**Problem requirements:** Nothing but the lines from the one containing "ПОТВЪРДЕН ПРЕГЛЕД" through the last line of the entries should appear in the output, each verbatim.

*** Opening Supplied records ***

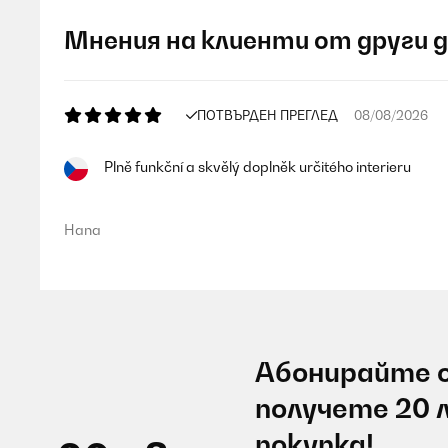
Мнения на клиенти от други 
ПОТВЪРДЕН ПРЕГЛЕД
08/08/2026
Plně funkční a skvělý doplněk určitého interieru
Hana
Абонирайте с
получете 20 
покупка!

*** Closing Supplied records ***

**Answer to this task:**
ПОТВЪРДЕН ПРЕГЛЕД
08/08/2026
Plně funkční a skvělý doplněk určitého interieru
Hana
Абонирайте с
получете 20 
покупка!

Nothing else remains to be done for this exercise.